# Considering a Blue Lobster



## meyerhaus (Feb 27, 2006)

I am considering buying a Blue Hammers for my 38 gallon community tank. Would someone who knows more than I about their behaviour let me know if any of these fish would likely fall prey to those little pincers:

Cardinal Tetras
Red-eye Tetras
Corys
Rubber Plecos
Pineapple Swordtails
Painted Platys
One friendly Crowntail Betta
I just love how they look. I have a nice, vacant hiding rock that he could inhabit and a hardy 2.5" subtrate.

THANKS,
Jon


----------



## Damon (Jan 18, 2005)

They eat sleeping fish............


----------



## meyerhaus (Feb 27, 2006)

That's not good...how about a Flower or Glass shrimp? Do they have any homicidal tendencies?


----------



## fishfreaks (Jan 19, 2005)

Simpte said:


> They eat sleeping fish............


I'm with Simpte on this one


----------



## cheseboy (Aug 5, 2005)

meyerhaus said:


> That's not good...how about a Flower or Glass shrimp? Do they have any homicidal tendencies?
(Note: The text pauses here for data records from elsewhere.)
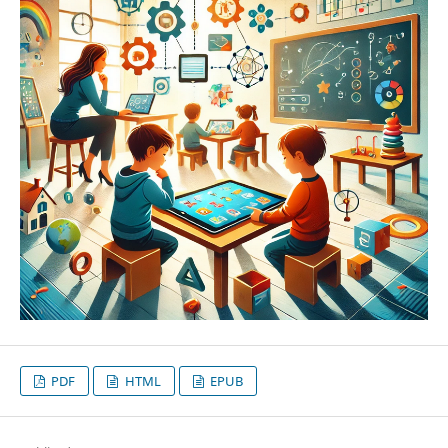
PDF
HTML
EPUB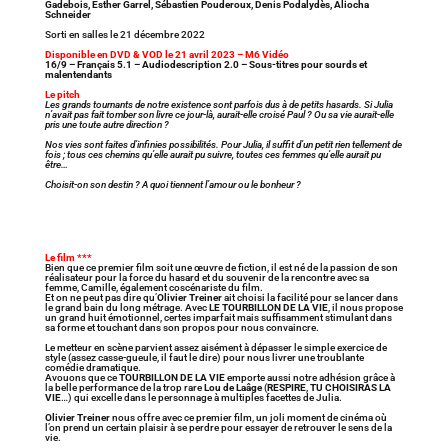
Gadebois, Esther Garrel, Sébastien Pouderoux, Denis Podalydès, Aliocha
Schneider
Sorti en salles le 21 décembre 2022
Disponible en DVD & VOD le 21 avril 2023 – M6 Vidéo
16/9 – Français 5.1 – Audiodescription 2.0 – Sous-titres pour sourds et
malentendants
Le pitch
Les grands tournants de notre existence sont parfois dus à de petits hasards. Si Julia
n’avait pas fait tomber son livre ce jour-là, aurait-elle croisé Paul ? Ou sa vie aurait-elle
pris une toute autre direction ?
Nos vies sont faites d’infinies possibilités. Pour Julia, il suffit d’un petit rien tellement de
fois ; tous ces chemins qu’elle aurait pu suivre, toutes ces femmes qu’elle aurait pu
être…
Choisit-on son destin ? A quoi tiennent l’amour ou le bonheur ?
Le film ***
Bien que ce premier film soit une œuvre de fiction, il est né de la passion de son
réalisateur pour la force du hasard et du souvenir de la rencontre avec sa
femme, Camille, également coscénariste du film.
Et on ne peut pas dire qu’
Olivier Treiner
ait choisi la facilité pour se lancer dans
le grand bain du long métrage. Avec
LE TOURBILLON DE LA VIE
, il nous propose
un grand huit émotionnel, certes imparfait mais suffisamment stimulant dans
sa forme et touchant dans son propos pour nous convaincre.
Le metteur en scène parvient assez aisément à dépasser le simple exercice de
style (assez casse-gueule, il faut le dire) pour nous livrer une troublante
comédie dramatique.
Avouons que ce
TOURBILLON DE LA VIE
emporte aussi notre adhésion grâce à
la belle performance de la trop rare
Lou de Laâge
(
RESPIRE
,
TU CHOISIRAS LA
VIE
…) qui excelle dans le personnage à multiples facettes de Julia.
Olivier Treiner
nous offre avec ce premier film, un joli moment de cinéma où
l’on prend un certain plaisir à se perdre pour essayer de retrouver le sens de la
vie.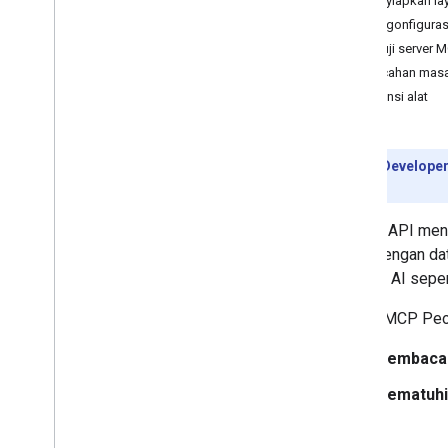
Menyiapkan lay
Mengonfiguras
Menguji server M
Pemecahan masa
Referensi alat
Pratinjau Developer
tertentu.
People API men
aman dengan dat
aplikasi AI sep
Server MCP Peop
Membaca 
Mematuhi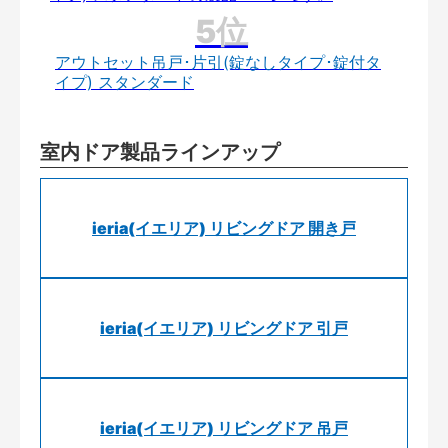
アウトセット吊戸･片引(錠なしタイプ･錠付タ
イプ) スタンダード
室内ドア製品ラインアップ
ieria(イエリア) リビングドア 開き戸
ieria(イエリア) リビングドア 引戸
ieria(イエリア) リビングドア 吊戸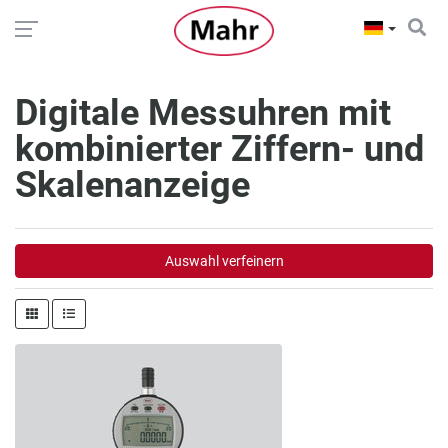
Digitale Messuhren mit
kombinierter Ziffern- und
Skalenanzeige
Auswahl verfeinern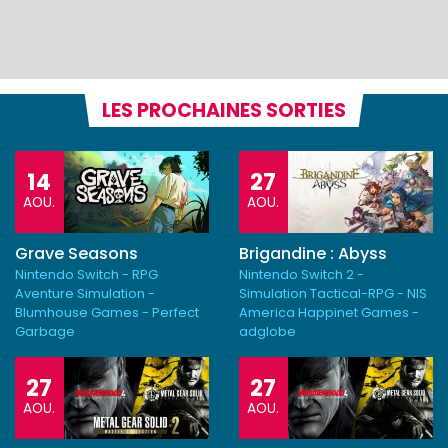
LES PROCHAINES SORTIES
14
27
AOU.
AOU.
Grave Seasons
Brigandine : Abyss
Nintendo Switch - RPG
Nintendo Switch 2 -
Aventure Simulation -
Simulation Tactical-RPG - NIS
Blumhouse Games - Perfect
America Happinet Games -
Garbage
adglobe
27
27
AOU.
AOU.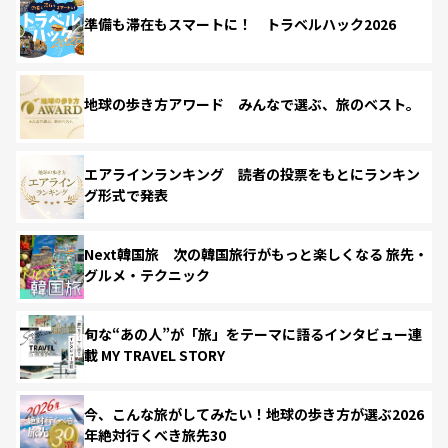
準備も滞在もスマートに！ トラベルハック2026
地球の歩き方アワード みんなで選ぶ、旅のベスト。
エアラインランキング 読者の投票をもとにランキン
グ形式で発表
Next韓国旅 次の韓国旅行がもっと楽しくなる 旅先・
グルメ・テクニック
旬な“あの人”が「旅」をテーマに語るインタビュー連
載 MY TRAVEL STORY
今、こんな旅がしてみたい！地球の歩き方が選ぶ2026
年絶対行くべき旅先30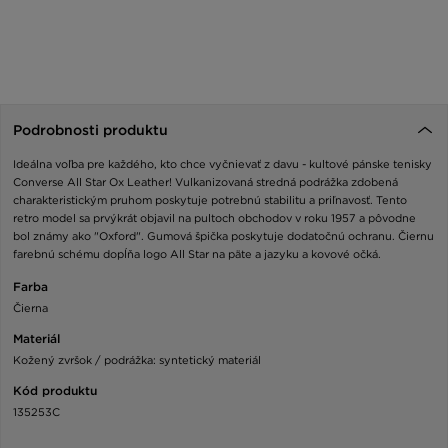
Podrobnosti produktu
Ideálna voľba pre každého, kto chce vyčnievať z davu - kultové pánske tenisky
Converse All Star Ox Leather! Vulkanizovaná stredná podrážka zdobená
charakteristickým pruhom poskytuje potrebnú stabilitu a priľnavosť. Tento
retro model sa prvýkrát objavil na pultoch obchodov v roku 1957 a pôvodne
bol známy ako "Oxford". Gumová špička poskytuje dodatočnú ochranu. Čiernu
farebnú schému dopĺňa logo All Star na päte a jazyku a kovové očká.
Farba
Čierna
Materiál
Kožený zvršok / podrážka: syntetický materiál
Kód produktu
135253C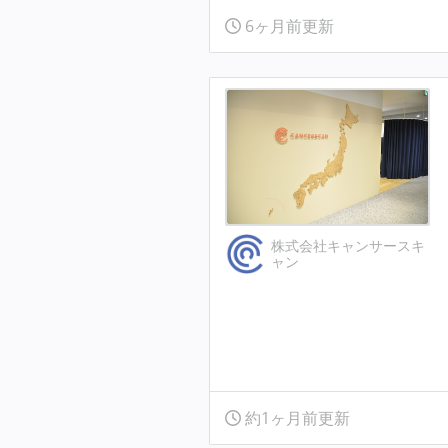
6ヶ月前更新
株式会社キャンサースキ
ャン
約1ヶ月前更新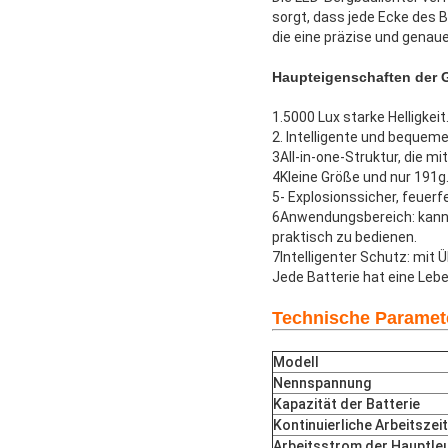
sorgt, dass jede Ecke des 
die eine präzise und genau
Haupteigenschaften der 
1.5000 Lux starke Helligkeit
2. Intelligente und beque
3All-in-one-Struktur, die m
4Kleine Größe und nur 191g. 
5- Explosionssicher, feuerf
6Anwendungsbereich: kann d
praktisch zu bedienen.
7Intelligenter Schutz: mi
Jede Batterie hat eine Leb
Technische Paramet
Modell
Nennspannung
Kapazität der Batterie
Kontinuierliche Arbeitszeit
Arbeitsstrom der Hauptle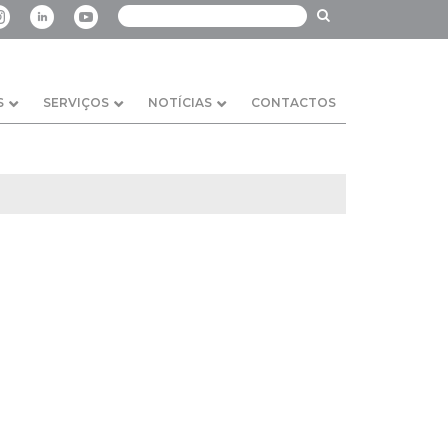
S
SERVIÇOS
NOTÍCIAS
CONTACTOS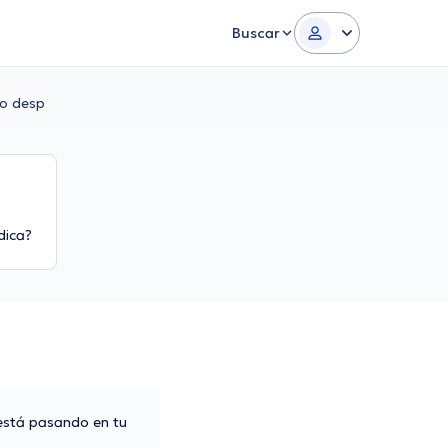
Buscar
so desp
dica?
 está pasando en tu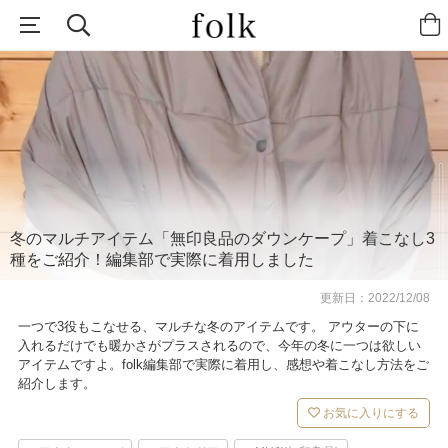
冬のマルチアイテム「無印良品のダウンケープ」着こなし3
種をご紹介！編集部で実際に着用しました
更新日：
2022/12/08
一つで3役もこなせる、マルチな冬のアイテムです。 アウターの下に
入れるだけでも暖かさがプラスされるので、今年の冬に一つは欲しい
アイテムですよ。folk編集部で実際に着用し、感想や着こなし方法をご
紹介します。
お気に入りにする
No definitely not, in fact I would recommend it. One thing though I have heard some stores sell very cheap Amazon long prawned shrimp as glass shrimp. These things will attack fish. If you are considering getting a glass shrimp and it has long arms go somewhere else.


----------



## meyerhaus (Feb 27, 2006)

Thanks cheseboy! I will definately keep that in mind. We have some very reliable and knowledgable aquaria stores in Cincinnati, so it should not be a problem.


----------



## Damon (Jan 18, 2005)

A fellow Ohioan! Many good store in the Cincinnati area (Cincinnati Discus being one of my favorite).


----------



## meyerhaus (Feb 27, 2006)

If only I had a tank for some Discus...not to mention the money. You can't beat House of Tropicals...but if you go in there you will end up having 30 tanks in your house.

I stick to the Jack's in Western Hills, Monfort Aquarium, and Delhi Pet Center.


----------